My little sister blasted that record from her frilly bedroom, and Grier's song was so catchy and persuasive that it made me think twice. "It's alright to cry," he sang. "Crying gets the sad out of you."

These days, male politicians are practically required to shed a few tears as a way of demonstrating their humanity. The not-so-flappable Barack Obama cried in public the day before he was elected to the White House in 2008. Others who have gotten ...(Continued on next page) misty in view of a camera include Newt Gingrich, Mitch McConnell and, most famously, the soon-to-be-former speaker of the House, John Boehner.

Like airline travel and Donald Trump's hair, Boehner's habit of departing from the masculine norm has been a gift to comedians. On "The Daily Show" this year, Jon Stewart played a clip of the speaker tearing up at a news conference while taunting him in the voice of a toddler - "Ooh, ooh, Johnny, you gonna cry?" - as his audience whooped and clapped.

But as Stewart must have noticed during the years he spent scouring the news for material, people have a funny habit of engaging in the same behaviors they scorn. So there Stewart was, on his final night of hosting "The Daily Show," getting teary himself as Stephen Colbert festooned him with praise.

Boehner has not allowed his critics to come between him and a good cry. On Sept. 24, while Pope Francis addressed a crowd in Washington, he stood close by, his jaw tight, his chin as dimpled as a golf ball, and then his eyes went dewy. Out came the handkerchief.
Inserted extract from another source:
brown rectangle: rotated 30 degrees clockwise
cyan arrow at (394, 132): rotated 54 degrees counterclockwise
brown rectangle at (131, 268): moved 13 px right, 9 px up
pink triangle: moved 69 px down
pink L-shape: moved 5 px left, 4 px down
Other recent displays suggest men are slipping out of the emotional straitjacket. Justin Timberlake watered up on stage after a young fan gave him a bow tie, and Kanye West cried while discussing his late friend and fashion mentor Louise Wilson during a BBC interview.
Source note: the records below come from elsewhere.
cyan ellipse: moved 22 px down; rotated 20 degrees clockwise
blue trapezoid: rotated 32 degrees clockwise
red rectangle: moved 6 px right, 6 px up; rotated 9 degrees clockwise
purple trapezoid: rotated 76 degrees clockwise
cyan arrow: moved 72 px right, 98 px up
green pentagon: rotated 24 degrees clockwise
Another male public figure whose weepiness made news was Wilmer Flores of the New York Mets. Under the mistaken impression that he was about to be traded to the Milwaukee Brewers, he endured the scrutiny of close-up shots that showed him unable to hold back the tears as he stood at the shortstop position on a hot July night.

After the game, the team's manager, Terry Collins, faced reporters who asked him why he had left an emotional player on the field so long. "We've got to play," Collins said. "You've got to go out and play."
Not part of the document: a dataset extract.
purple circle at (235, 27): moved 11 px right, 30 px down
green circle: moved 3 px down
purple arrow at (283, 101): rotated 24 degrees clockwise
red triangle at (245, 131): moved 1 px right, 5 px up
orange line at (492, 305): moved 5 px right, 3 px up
His attitude seemed in keeping with that of Jimmy Dugan, a crusty baseball lifer played by Tom Hanks in the 1992 movie "A League of Their Own." Charged with managing a team in the All-American Girls Professional Baseball League of 1943, Dugan scolds one of his players so harshly that she weeps on the field. Dugan's next outburst includes the famous line "There's no crying in baseball!"

Mets fans, known for rude chants, took a surprisingly different view, cocooning Flores in ovation after ovation in the games that followed the on-field teariness.

It turns out that male crying is socially acceptable in the context of sports, according to a 2015 Penn State study. For fans, "sports is one context in which open emotional expression is considered normal and appropriate for men," and the same holds true for the athletes themselves, wrote its lead author, Heather J. MacArthur.

The wonderful Mets campaign of 2015 has been shot through with tears. Between games of the National League division series, a fan known as Will in Queens called in to Mike Francesa's show on the sports station WFAN. His voice broke, and he had difficulty speaking his piece before hanging up.

"Will, are you crying?" Francesa asked, seemingly in disbelief. He added: "Glad I'm not spending the day with Will. That'd be a tough day."

A recording of the call went viral, and like Flores before him, Will in Queens - a 42-year-old middle-school teacher named Will Collins - became a folk hero. To make up for his on-air response, Francesa invited Collins to the next game at Citi Field, and there they sat, old school and new school, side by side in the front row.